Feedback on Schools Post
A school board member or the superintendent would be better placed to provide a complete answer to that question, but I believe there are several contributors. First, the Chapel Hill Carrboro system has been building a new school every 2 years or so for over a decade. Building new schools is extraordinarily expensive (the next elementary school is estimated to cost $35 million), and it's very easy to postpone roof repairs and the like when the system is bursting at the seams and needs to construct a new facility.
Second, their are repeated demands from parents and the community at large for new academic programs. Let's face it, roof repairs aren't sexy but adding chinese and spanish language classes for elementary school classes is. The reputation of the Chapel Hill Carrboro School system is built around offering a higher level of programs that other public school systems in North Carolina. When choices have to be made, maintaining that reputation may be more compelling that fixing a roof.

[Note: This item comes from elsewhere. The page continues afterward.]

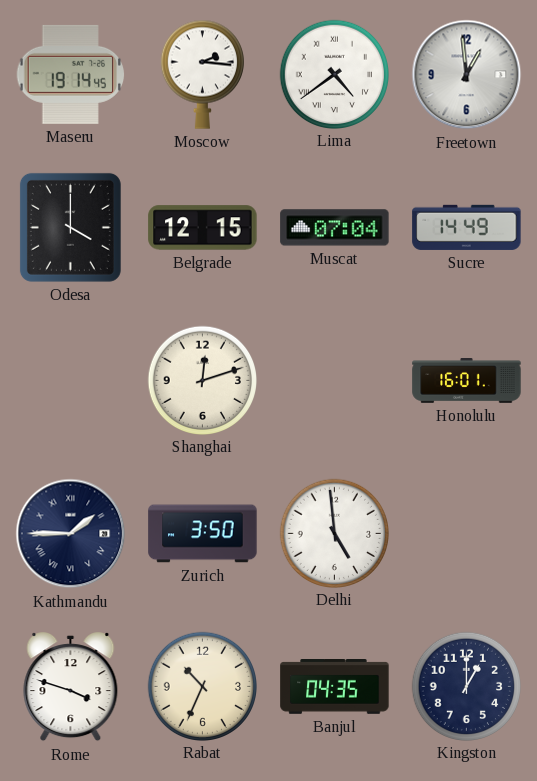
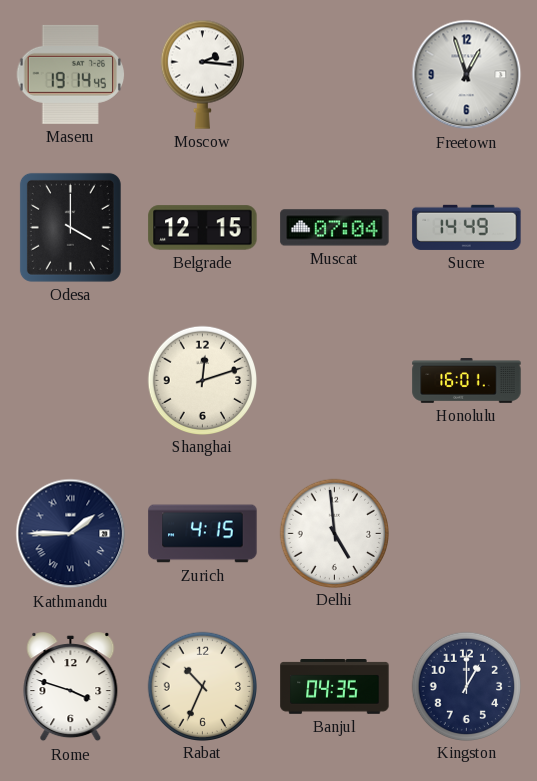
Lima: 4:39 -> none
Freetown: 12:59 -> 12:57
Zurich: 3:50 -> 4:15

One retired school teacher emailed me to complain that the system administrators waste (his words, not mine) 'so much' money on trendy new programs and projects that they over look needed and necessary repairs and maintenance.
I'm not taking sides or criticizing school adminstrators or the school board; they have a tough job. But I am glad my post about conditions in our older schools captured the attention of folks in our community. While it may not be sexy, fixing these problems is important. Leaking roofs, mold, flooding classrooms and so forth definitely effect the quality of education our children get.